You can see an example play here.


So, where do we begin? First, as you could imagine, there are multiple playstyles! First, playstyles are separated into two groups - kkdd (one hand plays kats, the other hand plays dons) and kddk (each hand can play both kats and dons). Second, there are sub-groups in those top-level groups. Obviously, there are different key arrangements (you can use ddkk keybindings, or you can use kkdd, you can use kddk, or you can use dkdk), but they don't really change your perception of the game. What does change your perception of the game is the order in which you use your fingers.

For example, for the kddk playstyle, you can start each same-color chunk with the same hand (known as "rolling", along with other playstyles with non-strict alternating rules), you can play 1/2 notes (1/2 is osu! notation, music notation is 1/8) with the same hand, but alternate hands for 1/4 notes (known as "semi-alt"), or you can always alternate hands (known as "full-alt", which is how I personally play). Take, for example, this note sequence: d d kdk d, where kdk indicates kat, don and one more kat with 1/4 spacing. A rolling kddk player might play it as r r rrr r (r indicating the right hand), a semi-alt player might play it as r r rlr r, and a full-alt player might play it as r l rlr r.

Obviously, each playstyle has different problems - which is why you can't exactly create a uniform difficulty scale. However, since full-alt is the playstyle I know most of, I'll use that.


Let's start with classic 1/4 notes (1/16 in music notation).

In general, patterns start on a 1/2 beat. Longer patterns can be separated into smaller patterns - each of which also starts on a 1/2 beat. One might read kdkkdkddkkddk as kdkk dkdd kkdd k. As one's proficiency increases, one learns longer patterns, so a pro player might read the above as kdkkdkdd kkddk, etc. Intuition would suggest patterns like ddddd would be the easiest, as they are the simplest. However, that isn't actually true! While they might be simple to read in isolation, they are hard to hit - a kkddk pattern has a much more uniform per-finger hit distribution - even despite the fact I personally play with 2 fingers, kkddk allows me to slide the fingers across the keyboard, while ddddd requires me to hit the same key in succession. Furthermore, consider pattern sequences like ddd d ddd ddd d d ddd d and ddk d ddk ddk d d ddk d. Humans need "landmarks" in order to recognize a pattern. Try counting the characters as fast as possible here:

AAAAAAAAAAAAAAAAAAAAAAAAAAAAAA

and here:

AaAAaAaAAAaAaAaAAaAaAAaAAAaAaA

It will likely be much easier to count the amount of characters in the second sequence, since you can use the exclamation marks as "landmarks". In a similar way, in case of large monocolor chunks, you need to concentrate hard to spot the boundaries between different patterns. In the second case, however, there are occasional k notes, which allow you to easily differentiate between different note chunks. Even in the case of d ddk vs k ddk, k ddk is much easier to read and play at high speed for the same reasons!
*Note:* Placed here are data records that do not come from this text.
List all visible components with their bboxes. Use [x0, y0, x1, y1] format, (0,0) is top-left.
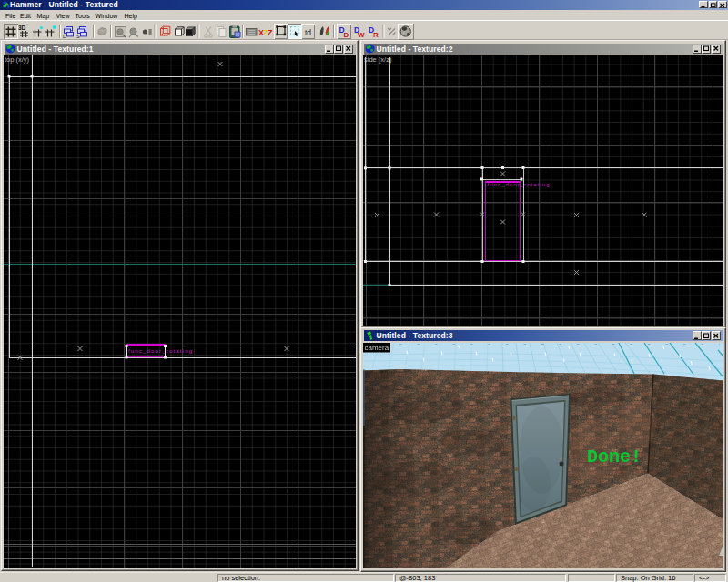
svg-text:D: D	[344, 31, 349, 39]
svg-text:R: R	[373, 31, 379, 39]
svg-text:Done!: Done!	[587, 447, 642, 467]
svg-text:3D: 3D	[18, 25, 26, 31]
svg-text:func_door_rotating: func_door_rotating	[488, 182, 550, 187]
svg-text:func_door_rotating: func_door_rotating	[128, 348, 192, 354]
svg-text:Z: Z	[268, 28, 273, 37]
svg-text:td: td	[305, 28, 311, 37]
svg-text:camera: camera	[365, 344, 389, 352]
svg-text:W: W	[358, 31, 365, 39]
svg-text:L: L	[63, 34, 66, 39]
svg-text:S: S	[76, 34, 80, 39]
This suggests ddkkddkkddkkd is easy. However, that might not always be true either! Long repetitive patterns, once again, require more concentration, while something like kdkkdkddkkddkdkkd is in general easier to read because, while still having common patterns, it has more "landmarks" to differentiate between patterns.
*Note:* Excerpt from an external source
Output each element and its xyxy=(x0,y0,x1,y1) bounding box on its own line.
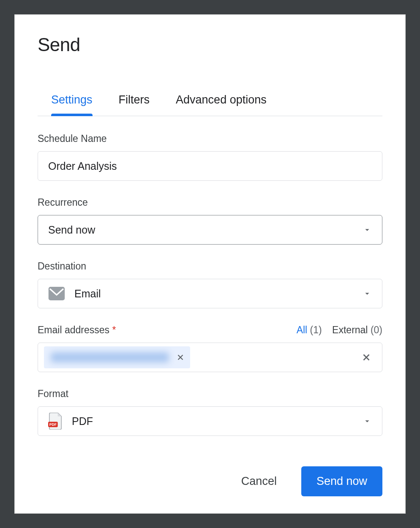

What about patterns like kddkddkddkddk? Let's see how I would play them:

k d d k d d k d d k d d k

r l r l r l r l r l r l r

As you can see, odd kdd's are played as rlr, while even ones are played as lrl. This was really hard to learn - but, in practice, at this point it doesn't cause me much trouble, except when it repeats a lot and makes it hard to figure out the hand to start the next pattern with, but that's a problem of repetitive patterns rather than a problem of the pattern itself. There are similar patterns, such as dddkkkdddkkk and dkkdkkdkkdkk.

You might think that dkkdkkdkkdkk has the same difficulty as kddkddkddkdd. Wrong! In osu!taiko, k is generally used for accentuation, which means k is much less used off-beat. That means kddkdd is much more frequent than dkkdkk, so I play it less frequently, making it harder to hit. Once again, my experience makes it a non-issue in most cases - but when I face further reading challenges I'll cover next, it can cause problems.

There are also advanced off-beat patterns that are hard to separate. For example, kdddkddd is easy to separate into two kddd, each starting on a 1/2 beat. However, kddddkdddd, which is generally separated by me into two kdddd, has two sub-patterns starting with different hands - which is harder to hit than kddkddkddkdd, partly due to its rarity, partly due to lack of "landmarks" (it can be easily confused with kddd or kddddd). Longer off-beat patterns such as kddddddkdddddd currently require memorization for me - essentially, I can't read them at all.

As an example, Shinsekai is fairly slow and not rhythmically complex, but is really challenging in terms of colors (at the time of me uploading the video I had to memorize some parts, I need to memorize less now, but would still need some memorization)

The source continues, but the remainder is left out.